Assigned task -> Repeat the data in full. Drop every picture.

[Data provided Boundary: Start]

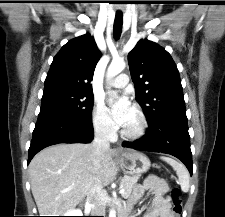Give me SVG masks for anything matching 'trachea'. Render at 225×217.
<instances>
[{"mask_svg":"<svg viewBox=\"0 0 225 217\" xmlns=\"http://www.w3.org/2000/svg\"><path fill=\"white\" fill-rule=\"evenodd\" d=\"M122 25H123L122 14H116L115 20H114V26H113L115 39H119L121 32H122Z\"/></svg>","mask_w":225,"mask_h":217,"instance_id":"trachea-1","label":"trachea"}]
</instances>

[Data provided Boundary: End]

Task solution ->
Give me SVG masks for anything matching 'trachea'. Render at 225×217.
<instances>
[{"mask_svg":"<svg viewBox=\"0 0 225 217\" xmlns=\"http://www.w3.org/2000/svg\"><path fill=\"white\" fill-rule=\"evenodd\" d=\"M122 25H123L122 14H116L115 20H114V26H113L115 39H119L121 32H122Z\"/></svg>","mask_w":225,"mask_h":217,"instance_id":"trachea-1","label":"trachea"}]
</instances>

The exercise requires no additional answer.